Jacek Palkiewicz In the hell of Borneo

Year of expedition: 1986

Part 4/4

Borneo 1986 photos

The water seemed calm and slow-moving, but when it poured into the narrow opening of a gorge, white water began to appear. Through a thick mist we heard the roar of the rapids, crashing with incredible violence ahead of us. The water writhed, beat against the rocks, frothed, formed swirling whirlpools. It was like a yellow canvas which had been torn into a thousand flailing strips. Or else, a hand with huge frantic fingers capable of grasping and hurling the very rocks, smoothing their edges by a process of unceasing violence.

We were stuck in the boat, clinging to its sides with our hands, with a hypnotized stare showing on our faces. The shouts of the helmsman drowned out even the thunder of the water: perhaps he was arguing with nature itself and he was shouting to exorcise its fear. We were utterly drenched, but we were worried most of all for our baggage, films and photographic equipment.

The boat was already full of water and more was pouring over the sides. Our shouts, our conflicting orders, exhortations and swearing all serve to get us over this moment.

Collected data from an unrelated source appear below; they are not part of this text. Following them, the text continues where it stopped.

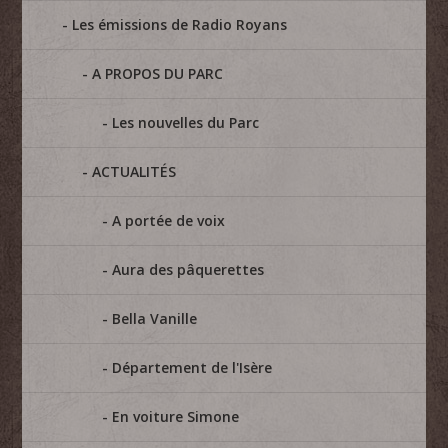
Les émissions de Radio Royans
A PROPOS DU PARC
Les nouvelles du Parc
ACTUALITÉS
A portée de voix
Aura des pâquerettes
Bella Vanille
Département de l'Isère
En voiture Simone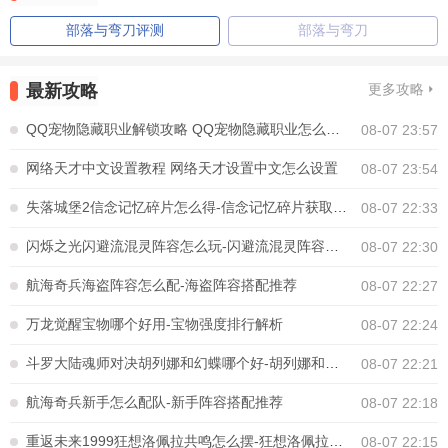
部落与弯刀评测
部落与弯刀
最新攻略
更多攻略
QQ宠物隐藏职业解锁攻略 QQ宠物隐藏职业怎么解锁
08-07 23:57
网络天才中文设置教程 网络天才设置中文怎么设置
08-07 23:54
失落城堡2信念记忆碎片怎么得-信念记忆碎片获取方法
08-07 22:33
闪烁之光闪避流混灵阵容怎么玩-闪避流混灵阵容搭配推荐
08-07 22:30
航海奇兵海盗阵容怎么配-海盗阵容搭配推荐
08-07 22:27
万龙觉醒宝物哪个好用-宝物强度排行解析
08-07 22:24
斗罗大陆魂师对决胡列娜和幻蝶哪个好-胡列娜和幻蝶选择推荐
08-07 22:21
航海奇兵新手怎么配队-新手阵容搭配推荐
08-07 22:18
重返未来1999狂想洛佩拉共鸣怎么摆-狂想洛佩拉共鸣摆放推荐
08-07 22:15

At one point a wave submerged us all for a second, taking our breath away, while the boat blundered on blindly. I don't know what the others did just then, but when I saw the wave coming across us, revealing a hollow in the bed of the river, I had just enough time to think of the Israelites crossing the Red sea, when the wave hit us. We ran into a rock which had been nowhere to be seen before. With an enormous effort I shoved us clear: just a few inches, but enough to set us moving again, albeit temporarily. Our unequal struggle against the rapids seemed endless. Uncomfortably, I looked towards the river's steep and deserted banks. Naturally there were neither spectators nor rescuers watching us.

Finally we came aground on a pebbled beach, wide and sunny enough to allow us to dry our clothes, bale out the boat and sort out our supplies. It was also a moment of mental repose.

"I'm starving! Rice is really beginning to stick in my craw", Renzo exclaimed. "When I think of my wife's pizza, topped with olives and anchovies...".

"What about girls?" someone put in, "out here they're pretty, but they're past their best very quickly, don't you think?" "Oh, they'll last another month, I suppose". Great laughter all round.

Plop. It had begun raining cats and dogs. The drops fell on to the leaves, splashing into smaller droplets which fell farther to re-form and to run via hundreds of little streams into the mud below, where, with a final plop, they were absorbed by this tropical forest which is both beautiful and monstrous.